IHS, the continent’s largest tower company, will use the money to finance infrastructure spending and recently agreed acquisitions, a statement from the company said on Monday.
It said the equity funding was from new and existing shareholders, but did not provide further details.
The loan facility was split into two parts: a seven-year tranche of $500 million denominated in U.S. dollars and an eight-year tranche of $100 million.Ecobank, Standard Chartered, Standard Bank, Investec and the World Bank’s International Finance Corporation (IFC) participated in the loan, IHS chief executive Issam Darwish told Reuters.
“This is the largest equity raising by a private entity for the past 7-8 years in Africa — you’ve had mining, banks and now telecom infrastructure as a standalone sector is commanding this much interest from the international markets,” said Darwish.
“This sends the right signal, it’s saying the international investor community believes in Africa and they’re putting a substantial amount of money behind that.
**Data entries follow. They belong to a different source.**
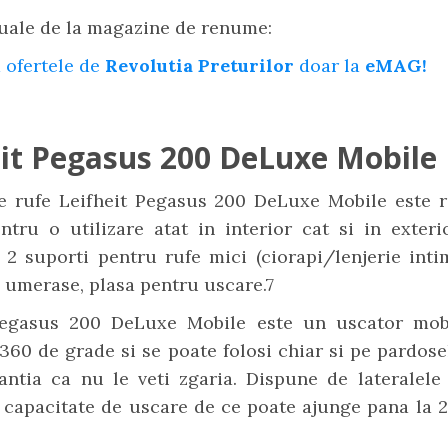
uale de la magazine de renume:
 ofertele de
Revolutia Preturilor
doar la
eMAG!
eit Pegasus 200 DeLuxe Mobile
e rufe Leifheit Pegasus 200 DeLuxe Mobile este re
ntru o utilizare atat in interior cat si in exteri
2 suporti pentru rufe mici (ciorapi/lenjerie intim
5 umerase, plasa pentru uscare.7
Pegasus 200 DeLuxe Mobile este un uscator mob
 360 de grade si se poate folosi chiar si pe pardosel
ntia ca nu le veti zgaria. Dispune de lateralele 
 capacitate de uscare de ce poate ajunge pana la 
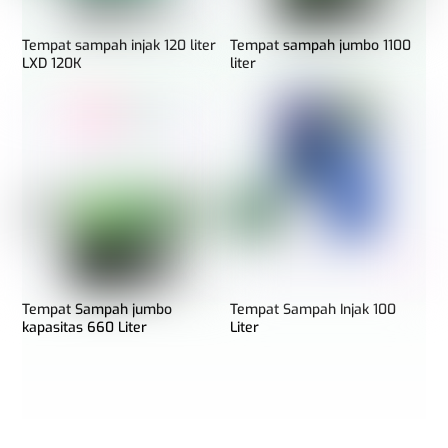
Tempat sampah injak 120 liter
Tempat sampah jumbo 1100
LXD 120K
liter
Tempat Sampah jumbo
Tempat Sampah Injak 100
kapasitas 660 Liter
Liter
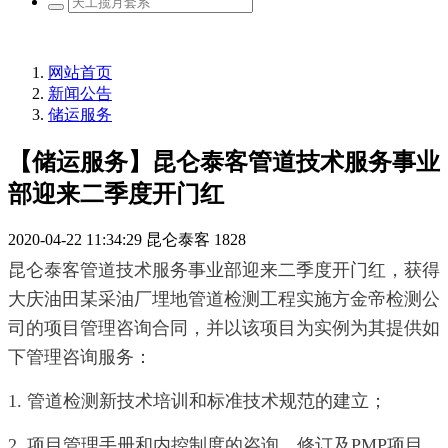
网站首页
新闻公告
储运服务
【储运服务】昆仑泰客管道技术服务事业
部迎来二季度开门红
2020-04-22 11:34:29
昆仑泰客
1828
昆仑泰客管道技术服务事业部迎来二季度开门红，获得
大庆油田某采油厂埋地管道检测工程实施方金帝检测公
司的项目管理咨询合同，并以该项目为实例为其提供如
下管理咨询服务：
1. 管道检测新技术培训和标准技术规范的建立；
2. 项目管理手册和内控制度的咨询、修订及PMP项目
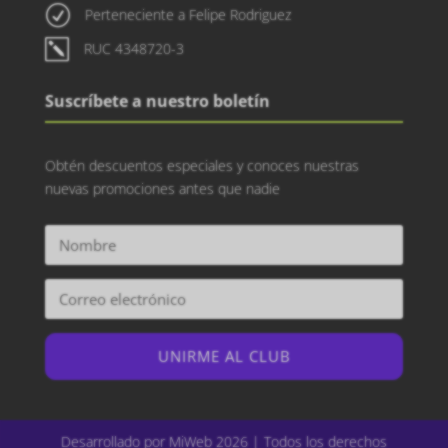
R
Perteneciente a Felipe Rodriguez
k
RUC 4348720-3
Suscríbete a nuestro boletín
Obtén descuentos especiales y conoces nuestras
nuevas promociones antes que nadie
UNIRME AL CLUB
Desarrollado por MiWeb 2026 | Todos los derechos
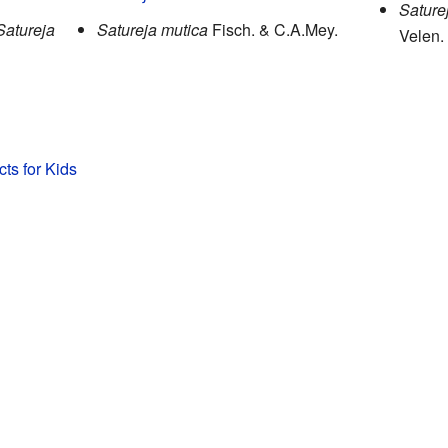
Sature
Satureja
Satureja mutica
Fisch. & C.A.Mey.
Velen.
cts for Kids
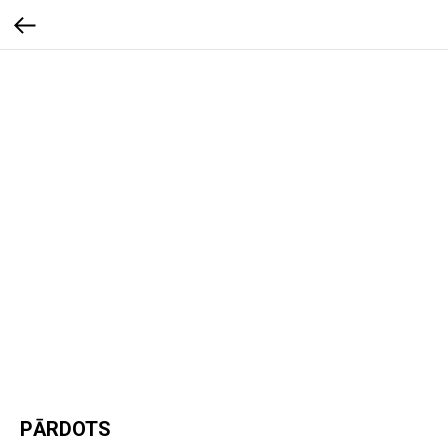
PĀRDOTS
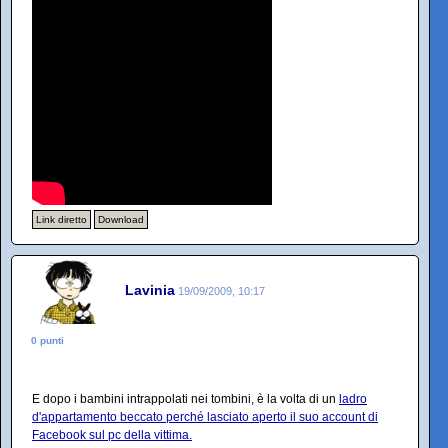
Link diretto
Download
Lavinia
19/09/2009, 10:17
0 punti
E dopo i bambini intrappolati nei tombini, è la volta di un
ladro
d'appartamento beccato perché lasciato aperto il suo account di
Facebook sul pc della vittima.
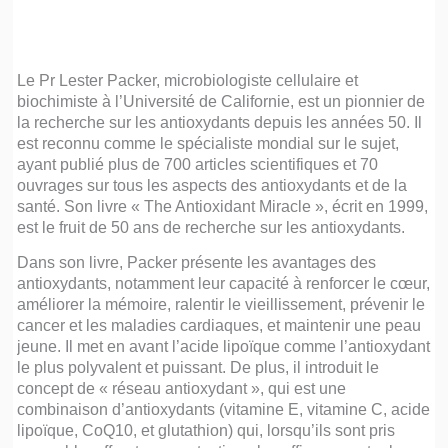
Le Pr Lester Packer, microbiologiste cellulaire et
biochimiste à l’Université de Californie, est un pionnier de
la recherche sur les antioxydants depuis les années 50. Il
est reconnu comme le spécialiste mondial sur le sujet,
ayant publié plus de 700 articles scientifiques et 70
ouvrages sur tous les aspects des antioxydants et de la
santé. Son livre « The Antioxidant Miracle », écrit en 1999,
est le fruit de 50 ans de recherche sur les antioxydants.
Dans son livre, Packer présente les avantages des
antioxydants, notamment leur capacité à renforcer le cœur,
améliorer la mémoire, ralentir le vieillissement, prévenir le
cancer et les maladies cardiaques, et maintenir une peau
jeune. Il met en avant l’acide lipoïque comme l’antioxydant
le plus polyvalent et puissant. De plus, il introduit le
concept de « réseau antioxydant », qui est une
combinaison d’antioxydants (vitamine E, vitamine C, acide
lipoïque, CoQ10, et glutathion) qui, lorsqu’ils sont pris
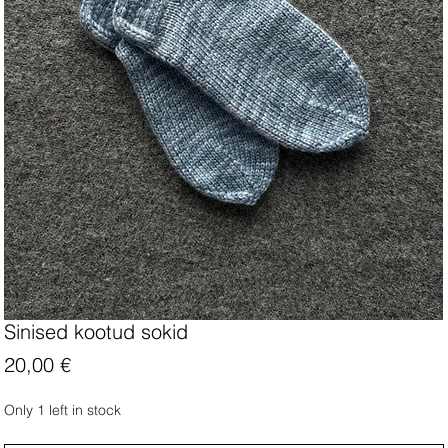
Sinised kootud sokid
Price
20,00 €
Only 1 left in stock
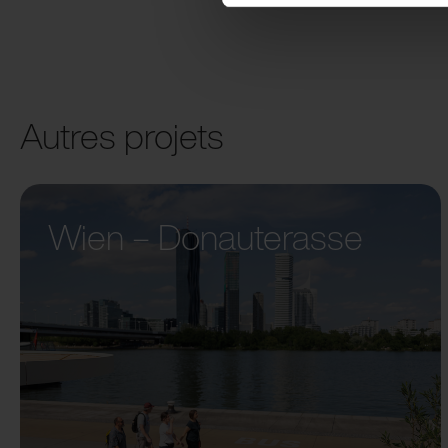
Autres projets
Wien – Donauterasse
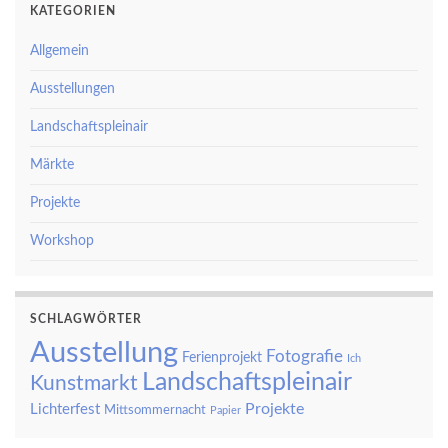
KATEGORIEN
Allgemein
Ausstellungen
Landschaftspleinair
Märkte
Projekte
Workshop
SCHLAGWÖRTER
Ausstellung
Fotografie
Ferienprojekt
Ich
Landschaftspleinair
Kunstmarkt
Projekte
Lichterfest
Mittsommernacht
Papier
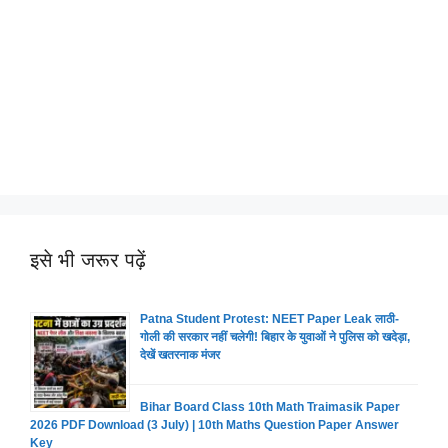
इसे भी जरूर पढ़ें
Patna Student Protest: NEET Paper Leak लाठी-
गोली की सरकार नहीं चलेगी! बिहार के युवाओं ने पुलिस को खदेड़ा,
देखें खतरनाक मंजर
Bihar Board Class 10th Math Traimasik Paper
2026 PDF Download (3 July) | 10th Maths Question Paper Answer
Key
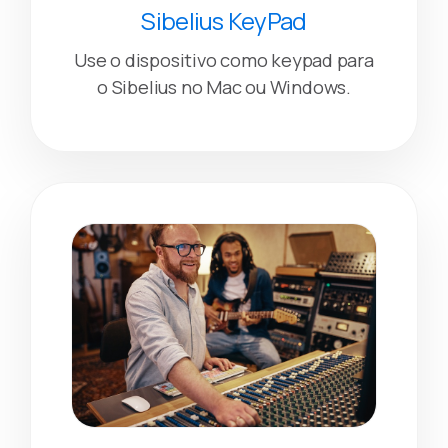
Sibelius KeyPad
Use o dispositivo como keypad para
o Sibelius no Mac ou Windows.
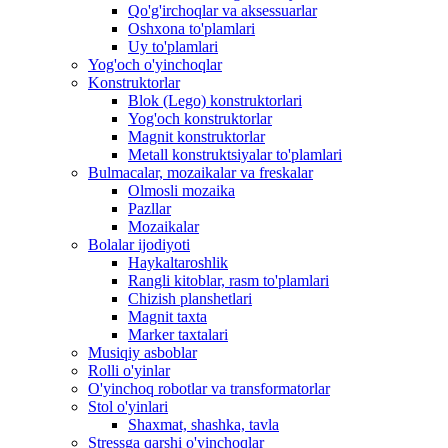
Qo'g'irchoqlar va aksessuarlar
Oshxona to'plamlari
Uy to'plamlari
Yog'och o'yinchoqlar
Konstruktorlar
Blok (Lego) konstruktorlari
Yog'och konstruktorlar
Magnit konstruktorlar
Metall konstruktsiyalar to'plamlari
Bulmacalar, mozaikalar va freskalar
Olmosli mozaika
Pazllar
Mozaikalar
Bolalar ijodiyoti
Haykaltaroshlik
Rangli kitoblar, rasm to'plamlari
Chizish planshetlari
Magnit taxta
Marker taxtalari
Musiqiy asboblar
Rolli o'yinlar
O'yinchoq robotlar va transformatorlar
Stol o'yinlari
Shaxmat, shashka, tavla
Stressga qarshi o'yinchoqlar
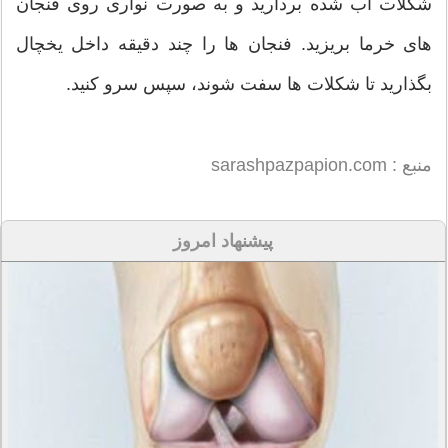
شکلات آب شده بردارید و به صورت نواری روی فنجان
های خرما بریزید. فنجان ها را چند دقیقه داخل یخچال
بگذارید تا شکلات ها سفت شوند، سپس سرو کنید.
منبع : sarashpazpapion.com
پیشنهاد امروز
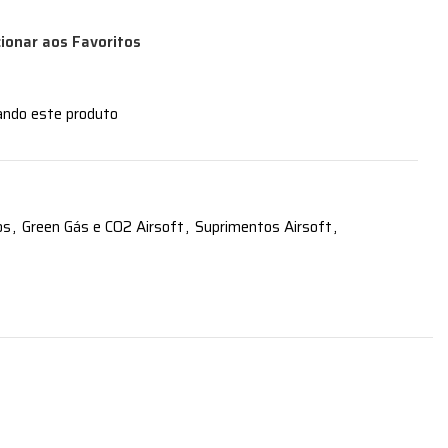
cionar aos Favoritos
ando este produto
os
,
Green Gás e CO2 Airsoft
,
Suprimentos Airsoft
,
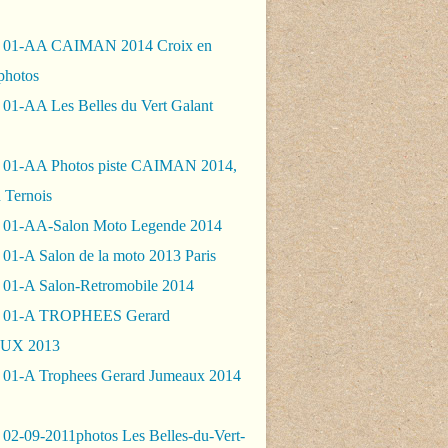
- 01-AA CAIMAN 2014 Croix en
photos
 01-AA Les Belles du Vert Galant
 01-AA Photos piste CAIMAN 2014,
 Ternois
 01-AA-Salon Moto Legende 2014
01-A Salon de la moto 2013 Paris
 01-A Salon-Retromobile 2014
- 01-A TROPHEES Gerard
UX 2013
 01-A Trophees Gerard Jumeaux 2014
 02-09-2011photos Les Belles-du-Vert-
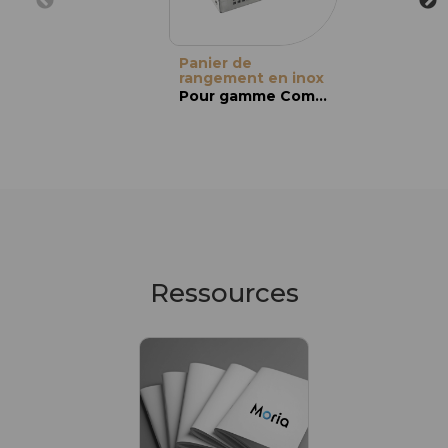
Panier de
rangement en inox
Pour gamme Compositess
Ressources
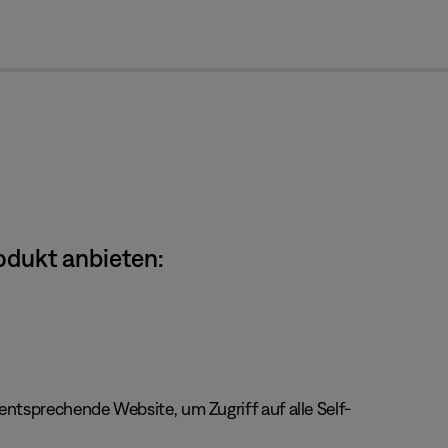
cl
odukt anbieten:
ntsprechende Website, um Zugriff auf alle Self-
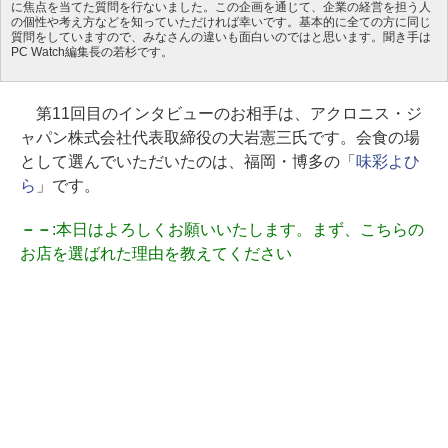
に焦点を当てた質問を行ないました。この企画を通じて、企業の経営を担う人
の個性や考え方などを知っていただければ幸いです。基本的に全ての方に同じ
質問をしていますので、みなさんの違いも面白いのではと思います。聞き手は
PC Watch編集長の若杉です。
第11回目のインタビューのお相手は、アクロニス・ジ
ャパン株式会社代表取締役の大岩憲三氏です。会食の場
として選んでいただいたのは、福岡・博多の「
味彩よひ
ら
」です。
－－
:本日はよろしくお願いいたします。まず、こちらの
お店を選ばれた理由を教えてください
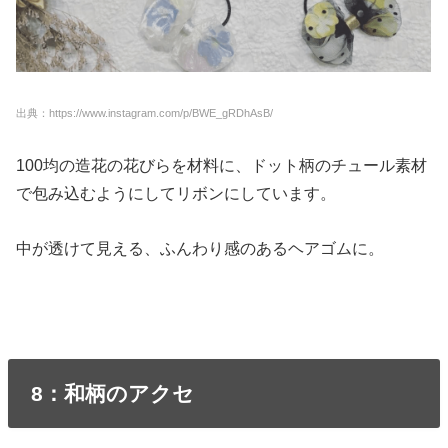
出典：https://www.instagram.com/p/BWE_gRDhAsB/
100均の造花の花びらを材料に、ドット柄のチュール素材
で包み込むようにしてリボンにしています。
中が透けて見える、ふんわり感のあるヘアゴムに。
8：和柄のアクセ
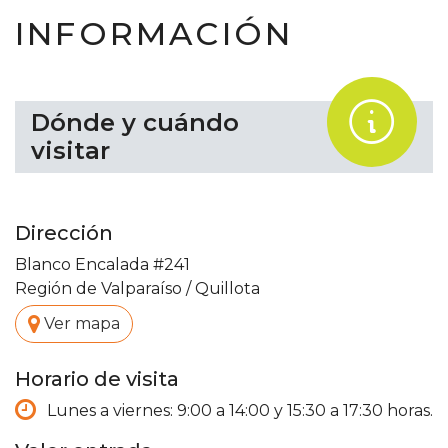
INFORMACIÓN
.
Dónde y cuándo
visitar
Dirección
Blanco Encalada #241
Región de Valparaíso
/
Quillota
.
Ver mapa
Horario de visita
Lunes a viernes: 9:00 a 14:00 y 15:30 a 17:30 horas.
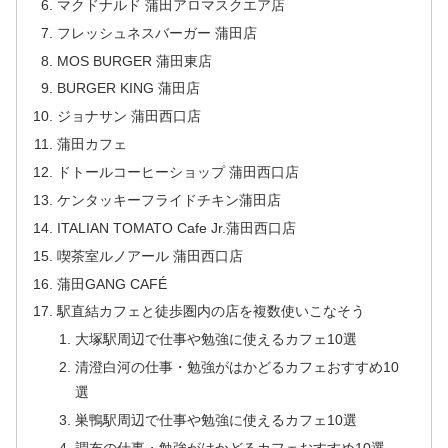
マクドナルド 蒲田アロマスクエア店
フレッシュネスバーガー 蒲田店
MOS BURGER 蒲田東店
BURGER KING 蒲田店
ジョナサン 蒲田西口店
蒲田カフェ
ドトールコーヒーショップ 蒲田西口店
ケンタッキーフライドチキン蒲田店
ITALIAN TOMATO Cafe Jr.蒲田西口店
喫茶室ルノアール 蒲田西口店
蒲田GANG CAFÉ
駅直結カフェと徒歩圏内の店を複数使いこなそう
大塚駅周辺で仕事や勉強に使えるカフェ10選
清澄白河の仕事・勉強がはかどるカフェおすすめ10
選
巣鴨駅周辺で仕事や勉強に使えるカフェ10選
調布の仕事・勉強がはかどるカフェおすすめ10選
”Building and maintaining mobile communications towers in Africa is typically more expensive than in other regions because of security costs and electricity shortages, while revenue per user is often lower. That had prompted many mobile operators to sell or lease towers to specialist companies such as IHS, which can reduce building and maintenance costs by hosting multiple tenants — mobile operators and Internet providers — on the same towers.In September, South Africa’s MTN agreed to sell 9,151 mobile towers in Nigeria to a new joint venture with IHS in a deal MTN said would cut its costs and boost its call and data capacity in Africa’s most populous country.